My Year With Proust - Day 34

" . . . Suddenly I stood still, unable to move, as happens when something appears that requires not only our eyes to take it in, but involves a deeper kind of perception and takes possession of the whole of our being.  A little girl, with fair, reddish hair, who appeared to be returning from a walk, and held a trowel in her hand, was looking at us, raising towards us a face powdered with pinkish freckles.  Her black eyes gleamed, and as I did not at that time know, and indeed have never since learned how to reduce to its objective elements any strong impression, since I had not, as they say, enough 'power of observation' to isolate the sense of their colour, for a long time afterwards, whenever I thought of her, the memory of those bright eyes at once present itself to me as a vivid azure, since her complexion was fair; so much so that, perhaps, if her eyes had not been quite so black - which was what struck me most forcibly on first meeting her - I should not have been, as I was, especially enamoured of their imaged blue.
   I gazed at her, at first with that gaze which is not merely a messenger from the eyes, but in whose window all the senses assemble and lean out, petrified and anxious, that gaze which would fain reach, touch, capture, bear off in triumph the body at which is is aimed, and the soul with the body; then (so frightened was I lest at any moment my grandfather and father, catching sight of the girl, might tear me away from her, by making me run on in front of them) with another, an unconsciously appealing look, whose object was to force her to pay attention to me, to see, to know me."
Marcel Proust, Swann's Way, pp. 148-149

I wish I could remember the first time I ever saw, and fell madly in love - or least was knocked for a proverbial loop - by seeing a beautiful young girl.
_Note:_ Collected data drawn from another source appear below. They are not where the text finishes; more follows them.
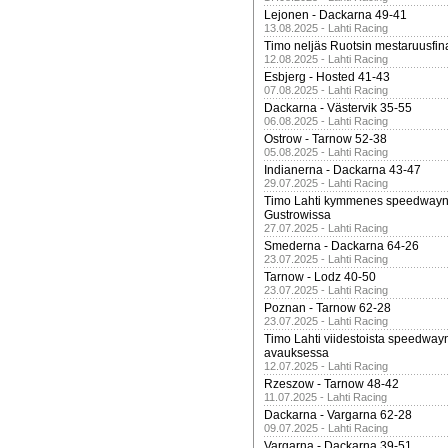
Lejonen - Dackarna 49-41
13.08.2025 - Lahti Racing
Timo neljäs Ruotsin mestaruusfin
12.08.2025 - Lahti Racing
Esbjerg - Hosted 41-43
07.08.2025 - Lahti Racing
Dackarna - Västervik 35-55
06.08.2025 - Lahti Racing
Ostrow - Tarnow 52-38
05.08.2025 - Lahti Racing
Indianerna - Dackarna 43-47
29.07.2025 - Lahti Racing
Timo Lahti kymmenes speedwayn 
Gustrowissa
27.07.2025 - Lahti Racing
Smederna - Dackarna 64-26
23.07.2025 - Lahti Racing
Tarnow - Lodz 40-50
23.07.2025 - Lahti Racing
Poznan - Tarnow 62-28
23.07.2025 - Lahti Racing
Timo Lahti viidestoista speedway
avauksessa
12.07.2025 - Lahti Racing
Rzeszow - Tarnow 48-42
11.07.2025 - Lahti Racing
Dackarna - Vargarna 62-28
09.07.2025 - Lahti Racing
Vargarna - Dackarna 39-51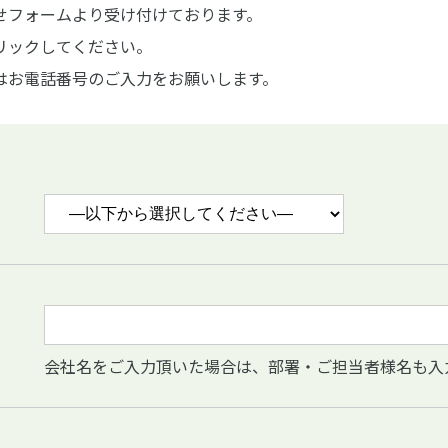
せフォームより受け付けております。
リックしてください。
はお電話番号のご入力をお願いします。
会社名をご入力頂いた場合は、部署・ご担当者様名も入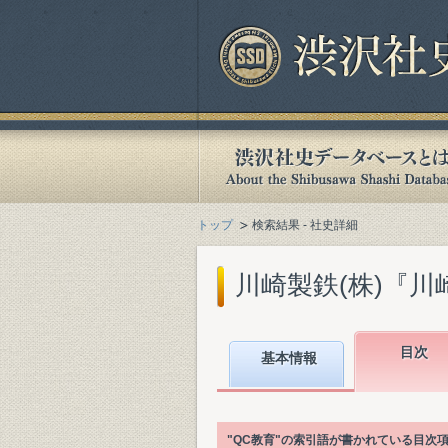
トップ
検索結果 - 社史詳細
川崎製鉄(株)『川崎
目次
基本情報
"QC教育"の索引語が書かれている目次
As we've determined pretty thoroughly, I have a terrible memory - I'm like the anti-Proust.  In this case Proust is writing about the first time that he saw Gilberte, a name, in Proust's words, "bestowed on me like a talisman which might, perhaps, enable me some day to rediscover her."  Vaguely, I do remember my son, when he was maybe two or three, at some indistinct family wedding reception.  He was dressed up in a little suit, looking handsome, as has always been his wont.  My mother has always doted on him, and the rest of us, especially me, have existed only in our ability to bring him to her presence.  One time I shaved off my beard after having it for seventeen years, but my mother didn't notice for over two hours because she couldn't take her eyes off him.  However, at this particular wedding reception she saw a little girl and was clearly smitten, but she danced away from him, leaving him sad and confused.  Like all parents I felt his own pain far more than I'm sure he ever did.  We never want them to feel the slightest bit of pain, and to this day, while the reception itself is a blur, I can still remember his look of pain.